Thoughts on Java memory access reordering

preface

Take a look at some test code and come up with your own answer without the help of external tools.

import java.util.*;
import java.util.concurrent.CountDownLatch;

public class Reordering {
    static int a = 0;
    static int b = 0;
    static int x = 0;
    static int y = 0;
    static final Set<Map<Integer, Integer>> ans = new HashSet<>(4);
    public void help(a) throws InterruptedException {
        final CountDownLatch latch = new CountDownLatch(2);
        Thread threadOne = new Thread(() -> {
            a = 1;
            x = b;
            latch.countDown();
        });

        Thread threadTwo = new Thread(() -> {
           b = 1;
           y = a;
           latch.countDown();
        });
        threadOne.start();
        threadTwo.start();
        latch.await();
        Map<Integer, Integer> map = new HashMap<>();
        map.put(x, y);
        if (!ans.contains(map)) {
            ans.add(map);
        }
    }

    @Test
    public void testReordering(a) throws InterruptedException {
      for (int i = 0; i < 20000&& ans.size() ! =4; i++) {
          help();
          a = x = b = y = 0; } help(); System.out.println(ans); }}Copy the code

Your result ans may be [{0=>1}, {1=>1}, {1=>0}], because thread scheduling is random, it may be that one thread executes, the other thread gets the CPU execution, or two threads overlap, in which case the answer to ans is clearly the above three results. As for the thread execution order corresponding to the above three results, I will not simulate here, that is not the point. {0=>0} {0=>0}} {0=>0}} {0=>0}

X = b = > x = 0;
ThreadTwo executes b = 1, y = a => y = 0
ThreadOne executes a = 1. Or reverse the roles of threadOne and two. You may be wondering whyx = b happens before a = 1? This is essentially instruction reorder.

Instruction reordering

Most modern microprocessors use out-of-order instruction execution, where conditions permit, to run subsequent instructions that are currently capable of executing immediately, avoiding the wait to retrieve the data needed for the next instruction. By using out-of-order execution techniques, the processor can greatly improve execution efficiency. In addition to the CPU reordering instructions to optimize performance, the Java JIT also reorders instructions.
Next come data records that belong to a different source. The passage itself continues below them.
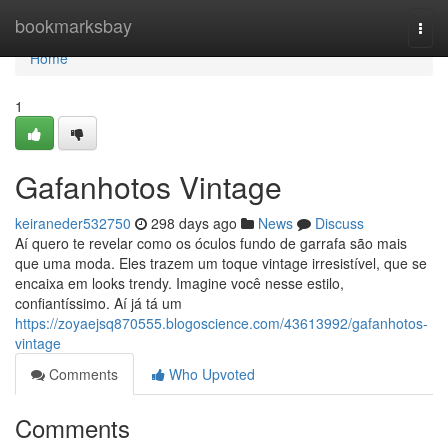
Home
bookmarksbay
Togg
navi
Home
1
Gafanhotos Vintage
keiraneder532750
298 days ago
News
Discuss
Aí quero te revelar como os óculos fundo de garrafa são mais
que uma moda. Eles trazem um toque vintage irresistível, que se
encaixa em looks trendy. Imagine você nesse estilo,
confiantíssimo. Aí já tá um
https://zoyaejsq870555.blogoscience.com/43613992/gafanhotos-
vintage
Comments
Who Upvoted
Comments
When is instruction reordering not done

So when and how to disallow instruction reordering? Otherwise all hell breaks loose.

Data dependency

First, instructions with data dependencies do not undergo instruction reordering! What does that mean?

a = 1;
x = a;
Copy the code

Just like the above two instructions, x depends on a, so x = a will not be reordered before a = 1.

There are three types of data dependencies:

Write and read, as in the example abovea = 1andx = aThis is typical of write after read, which does not reorder instructions.
Write after writing, e.ga = 1anda = 2Again, there’s no reordering.
There is one last kind of data dependency, which is read after write, such asx = aanda = 1.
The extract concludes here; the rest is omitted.